CIOs Need to Snap Out of Complacency
As CIOs cope with digital disruption, the good news is that personal indicators lean positive. Compensation is up 7 percent, tenure holds steady, at about six years, and so does the portion of CIOs reporting to the CEO, at 44 percent, according to our 14th annual State of the CIO survey.
But don't rest easy. This year's results also reveal a collection of alarming disparities between what business colleagues want from IT and what CIOs think they're providing. That gap came to light when we worked with market research firm IDC, a sister company of CIO, to survey 304 non-IT business decision-makers on some of the same questions the State of the CIO survey posed to 558 IT leaders.
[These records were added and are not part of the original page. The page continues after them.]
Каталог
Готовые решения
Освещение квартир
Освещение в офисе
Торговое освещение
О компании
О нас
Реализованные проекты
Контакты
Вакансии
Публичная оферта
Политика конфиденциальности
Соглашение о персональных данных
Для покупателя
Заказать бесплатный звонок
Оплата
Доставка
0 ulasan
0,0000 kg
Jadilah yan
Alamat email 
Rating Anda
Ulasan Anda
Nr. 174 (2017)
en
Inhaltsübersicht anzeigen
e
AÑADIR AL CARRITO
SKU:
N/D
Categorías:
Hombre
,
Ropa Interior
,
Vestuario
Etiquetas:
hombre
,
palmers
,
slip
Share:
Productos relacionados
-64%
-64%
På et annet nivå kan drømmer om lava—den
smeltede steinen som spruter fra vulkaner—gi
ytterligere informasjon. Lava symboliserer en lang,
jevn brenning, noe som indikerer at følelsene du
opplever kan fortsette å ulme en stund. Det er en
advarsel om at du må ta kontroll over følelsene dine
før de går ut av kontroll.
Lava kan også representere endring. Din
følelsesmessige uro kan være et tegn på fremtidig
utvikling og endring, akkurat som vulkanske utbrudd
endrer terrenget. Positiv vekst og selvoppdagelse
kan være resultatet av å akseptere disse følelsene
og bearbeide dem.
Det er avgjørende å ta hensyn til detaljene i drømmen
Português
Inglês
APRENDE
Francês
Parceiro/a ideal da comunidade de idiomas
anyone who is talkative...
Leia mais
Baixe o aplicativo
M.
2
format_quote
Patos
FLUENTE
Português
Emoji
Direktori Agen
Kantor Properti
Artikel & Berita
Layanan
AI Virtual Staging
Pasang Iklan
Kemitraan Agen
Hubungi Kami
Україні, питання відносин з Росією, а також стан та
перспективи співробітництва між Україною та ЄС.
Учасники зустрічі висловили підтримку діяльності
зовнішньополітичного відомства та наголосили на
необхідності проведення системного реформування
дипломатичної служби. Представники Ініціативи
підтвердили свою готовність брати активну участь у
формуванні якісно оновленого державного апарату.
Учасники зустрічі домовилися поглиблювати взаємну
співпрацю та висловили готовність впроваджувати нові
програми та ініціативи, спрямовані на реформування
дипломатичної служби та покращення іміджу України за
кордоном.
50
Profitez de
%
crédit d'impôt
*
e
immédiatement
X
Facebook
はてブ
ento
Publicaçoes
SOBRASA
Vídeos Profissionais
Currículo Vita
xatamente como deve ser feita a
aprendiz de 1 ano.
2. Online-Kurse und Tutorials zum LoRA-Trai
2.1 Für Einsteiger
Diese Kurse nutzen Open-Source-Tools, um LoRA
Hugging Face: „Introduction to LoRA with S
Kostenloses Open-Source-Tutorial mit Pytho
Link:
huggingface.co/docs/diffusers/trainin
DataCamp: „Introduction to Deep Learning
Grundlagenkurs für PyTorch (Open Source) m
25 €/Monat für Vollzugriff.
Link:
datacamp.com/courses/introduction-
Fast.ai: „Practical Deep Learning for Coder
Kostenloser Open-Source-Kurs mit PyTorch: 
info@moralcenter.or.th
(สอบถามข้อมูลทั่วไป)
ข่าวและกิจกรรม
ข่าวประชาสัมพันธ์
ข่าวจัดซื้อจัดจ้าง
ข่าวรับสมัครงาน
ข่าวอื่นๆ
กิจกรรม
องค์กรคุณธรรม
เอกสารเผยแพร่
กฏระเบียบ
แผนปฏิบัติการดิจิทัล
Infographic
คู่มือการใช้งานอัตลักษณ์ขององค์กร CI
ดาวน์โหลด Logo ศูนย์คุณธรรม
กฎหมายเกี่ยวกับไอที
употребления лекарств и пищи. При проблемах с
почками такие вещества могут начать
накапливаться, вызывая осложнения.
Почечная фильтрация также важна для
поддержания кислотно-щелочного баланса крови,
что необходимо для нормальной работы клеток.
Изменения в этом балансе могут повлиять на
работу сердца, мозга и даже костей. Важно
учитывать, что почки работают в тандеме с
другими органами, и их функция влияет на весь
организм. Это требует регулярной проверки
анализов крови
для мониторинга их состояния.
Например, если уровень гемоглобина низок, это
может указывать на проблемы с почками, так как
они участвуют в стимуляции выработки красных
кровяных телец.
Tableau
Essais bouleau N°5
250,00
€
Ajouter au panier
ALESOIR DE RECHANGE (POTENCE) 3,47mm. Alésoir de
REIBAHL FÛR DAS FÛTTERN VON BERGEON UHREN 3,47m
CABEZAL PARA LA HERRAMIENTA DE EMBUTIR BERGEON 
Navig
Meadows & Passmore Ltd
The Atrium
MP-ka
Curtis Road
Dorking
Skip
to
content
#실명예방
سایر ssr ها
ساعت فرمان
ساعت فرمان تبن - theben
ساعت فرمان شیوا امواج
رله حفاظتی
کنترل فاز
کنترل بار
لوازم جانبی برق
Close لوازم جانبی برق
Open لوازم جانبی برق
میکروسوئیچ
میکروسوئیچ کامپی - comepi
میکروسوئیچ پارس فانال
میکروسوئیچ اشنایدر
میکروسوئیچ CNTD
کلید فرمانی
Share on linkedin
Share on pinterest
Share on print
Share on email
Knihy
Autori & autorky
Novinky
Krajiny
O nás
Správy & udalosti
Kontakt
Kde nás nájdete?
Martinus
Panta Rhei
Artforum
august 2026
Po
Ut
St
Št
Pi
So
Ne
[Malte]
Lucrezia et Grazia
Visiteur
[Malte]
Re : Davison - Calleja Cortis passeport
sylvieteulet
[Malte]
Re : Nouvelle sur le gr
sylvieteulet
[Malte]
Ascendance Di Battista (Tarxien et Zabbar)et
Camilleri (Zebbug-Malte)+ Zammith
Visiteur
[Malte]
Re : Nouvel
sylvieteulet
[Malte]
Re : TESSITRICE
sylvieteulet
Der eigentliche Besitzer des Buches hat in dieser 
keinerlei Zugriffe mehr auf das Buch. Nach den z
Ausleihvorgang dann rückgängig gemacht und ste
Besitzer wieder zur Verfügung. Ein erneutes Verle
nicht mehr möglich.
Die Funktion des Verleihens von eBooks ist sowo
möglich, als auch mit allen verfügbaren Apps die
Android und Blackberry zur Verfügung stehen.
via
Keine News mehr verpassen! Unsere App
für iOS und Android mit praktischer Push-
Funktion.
When conceiving big projects, CIOs often talk about finding the "pain points" in a process and fixing them. That's IT Management 101. But it seems CIOs haven't identified all of the pain points in the interaction between IT and the rest of the company. For example, 54 percent of business leaders see the IT group as an obstacle to getting things done, but only 33 percent of CIOs have the same impression. Business leaders want the CIO to simplify technology; it's the most important thing CIOs can do to improve relations, they say. They also say it's much more urgent than CIOs think for the IT group to reorganize, to be easier to work with and to train IT people to focus on external customers.